Alexander Pope sets the ground-work for the form of Pale Fire, not merely in rhymed iambic mock-heroic couplets (and in figuration from other Essays; even Pope's grot, separating his house and garden, plays a part in Kinbote's escape tunnel, terminating in a green door), but in the preface/poem/notes/index structure that the latter (and Nabokov's own Eugene Onegin) shares with The Dunciad. And as The Dunciad surveys the landscape of Pope's contemporaries (first from his viewpoint, then from the dunce's), Pale Fire encompasses the development of English poetry from the Metaphysical Poets to 20th century American, especially T.S.Eliot. (Pope's necessary other, Swift, deserves more than passing mention for "Tale of the Tub".) Boyd's Nabokov's Pale Fire handles particular contributions from Pope (The Rape of the Lock, An Essay on Man) and Eliot (The Waste Land, The Four Quartets) in admirable depth, but dismisses the broader satire as subservient to the afterlife theme. Others have investigated allusions to specific poets (e.g. Sicker ['92] on Coleridge and Wordsworth -- note the syllable swap in Wordsmith/Goldsworth), but it's well worthwhile to trace these through John Shade's own corpus.

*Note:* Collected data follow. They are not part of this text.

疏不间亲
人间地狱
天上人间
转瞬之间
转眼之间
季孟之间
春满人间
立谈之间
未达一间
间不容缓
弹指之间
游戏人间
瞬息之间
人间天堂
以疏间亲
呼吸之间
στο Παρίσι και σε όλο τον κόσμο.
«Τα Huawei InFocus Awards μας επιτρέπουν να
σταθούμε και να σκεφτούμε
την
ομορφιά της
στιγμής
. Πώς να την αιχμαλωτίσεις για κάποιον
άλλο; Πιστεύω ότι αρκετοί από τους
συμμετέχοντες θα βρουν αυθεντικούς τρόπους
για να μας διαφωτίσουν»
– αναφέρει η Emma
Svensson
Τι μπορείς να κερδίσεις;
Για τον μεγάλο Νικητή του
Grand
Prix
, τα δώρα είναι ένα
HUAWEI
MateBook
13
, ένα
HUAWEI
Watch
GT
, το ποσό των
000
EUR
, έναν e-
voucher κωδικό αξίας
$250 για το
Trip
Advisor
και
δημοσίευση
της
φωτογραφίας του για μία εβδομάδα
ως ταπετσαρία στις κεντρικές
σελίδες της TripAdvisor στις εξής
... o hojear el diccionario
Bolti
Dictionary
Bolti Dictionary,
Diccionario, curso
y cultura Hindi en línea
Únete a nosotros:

The first Shade work mentioned is Supremely Blest [L384] as is appropriate for a Pope scholar. Robert Browning is up next, via oblique reference in The Untamed Seahorse [L671-2]: Kinbote directs us to My Last Duchess, oblivious to the complaint of the patron directing the artist's hand, while himself complaining about pulling titles out of the airs of prior poets (which in this case does not apply, as the words 'untamed seahorse' do not appear in Browning's poem). Then we come to Shade's poems [L957-62]:

Dim Gulf was my first book (free verse); Night Rote
Came next; then Hebe's Cup, my final float
In that damp carnival, for now I term
Everything "Poems," and no longer squirm.
(But this transparent thingum does require
Some moondrop title. Help me, Will! Pale Fire.)

'Hebe's Cup' is from Richard Crashaw's "Music's Duel" (with help from the Crashaw Club lecture [L683]), 'Dim Gulf' from Poe's "To One in Paradise", and the poem from which 'Pale Fire' derives (Will nowithstanding) is Yeats' "A Poet to his Beloved".

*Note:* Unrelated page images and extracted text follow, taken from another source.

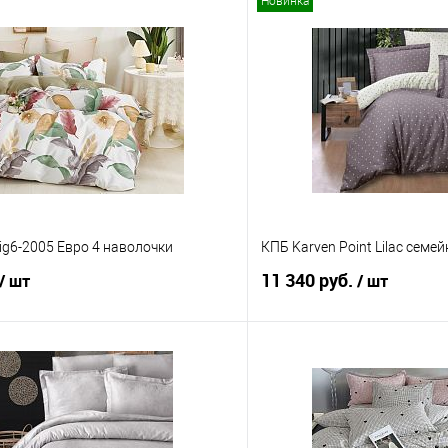
Новинка
ig6-2005 Евро 4 наволочки
КПБ Karven Point Lilac семей
11 340 руб.
/ шт
/ шт
В корзину
В корз
 клик
Сравнение
Купить в 1 клик
е
В наличии
В избранное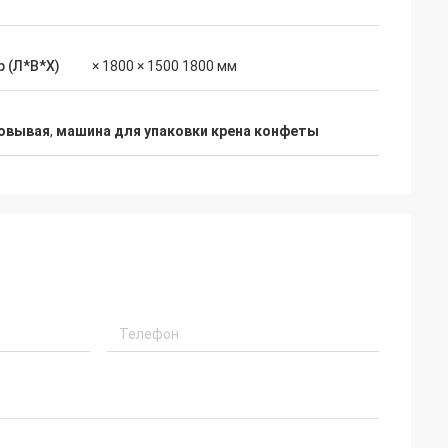
 (Л*В*Х)
× 1800 × 1500 1800 мм
ковывая
,
машина для упаковки крена конфеты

'Night Rote' took a little more doing to uncover, and I had to sidetrack through Joyce to get there: Though Nabokov famously denied that John Shade's and Stephen Dedalus' nail-paring was anything more than a coincidence, I've never been able to extirpate the feeling that the shaving rite in Canto Four of Pale Fire alludes to the introit to Joyce's Ulysses. But a particular sentence from the latter, not much farther on, caught my attention:
"A deaf gardener, aproned, masked with Matthew Arnold's face, pushes his mower in the sombre lawn watching narrowly the dancing motes of grasshalms." (Ulysses, 7)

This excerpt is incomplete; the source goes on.